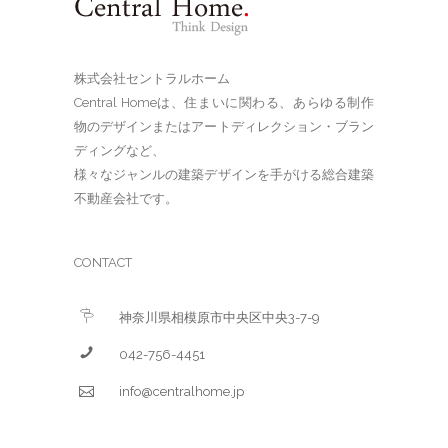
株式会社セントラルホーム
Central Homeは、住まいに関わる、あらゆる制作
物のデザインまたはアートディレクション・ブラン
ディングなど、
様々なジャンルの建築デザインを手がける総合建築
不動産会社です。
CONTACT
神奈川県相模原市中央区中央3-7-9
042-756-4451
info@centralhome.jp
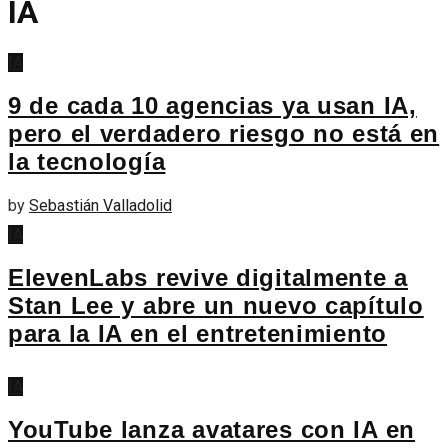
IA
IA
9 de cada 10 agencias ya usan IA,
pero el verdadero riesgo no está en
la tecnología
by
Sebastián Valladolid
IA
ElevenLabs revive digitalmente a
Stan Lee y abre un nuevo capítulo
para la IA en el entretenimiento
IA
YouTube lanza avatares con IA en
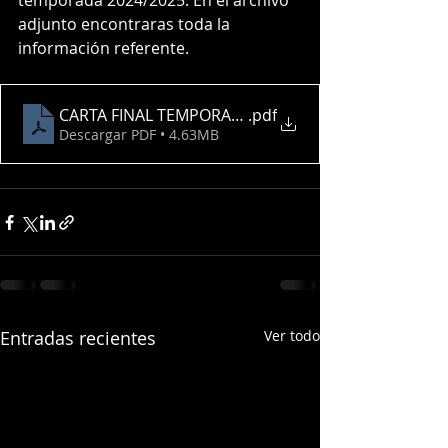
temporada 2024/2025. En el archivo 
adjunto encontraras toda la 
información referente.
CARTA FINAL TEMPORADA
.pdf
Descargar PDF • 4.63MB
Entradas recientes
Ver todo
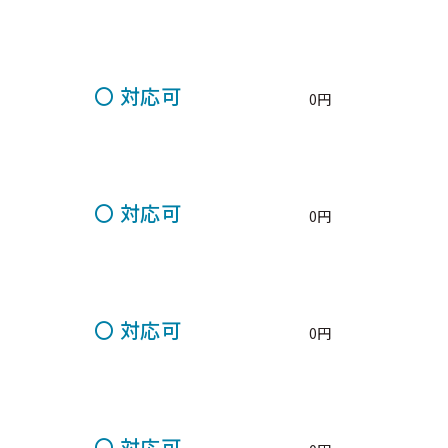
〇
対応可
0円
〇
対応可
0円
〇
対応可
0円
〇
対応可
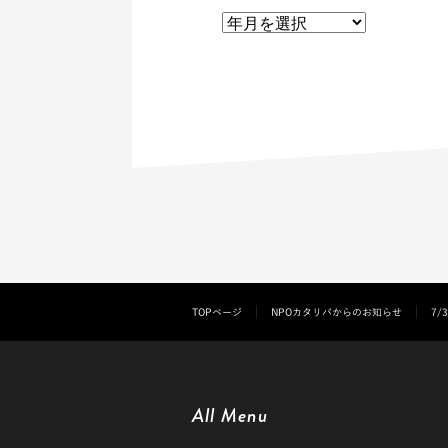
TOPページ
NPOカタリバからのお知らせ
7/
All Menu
********
→ PROBLEM TO SOLVE
In the entries above, find the line containing "Descargar PDF • 4.63MB". Transcribe it and every later line to the end, exactly, and leave out the pictures.

→ COMPLETED TASK
Descargar PDF • 4.63MB
Entradas recientes
Ver todo
〇
対応可
0円
〇
対応可
0円
〇
対応可
0円
〇
対応可
TOPページ
NPOカタリバからのお知らせ
7/
All Menu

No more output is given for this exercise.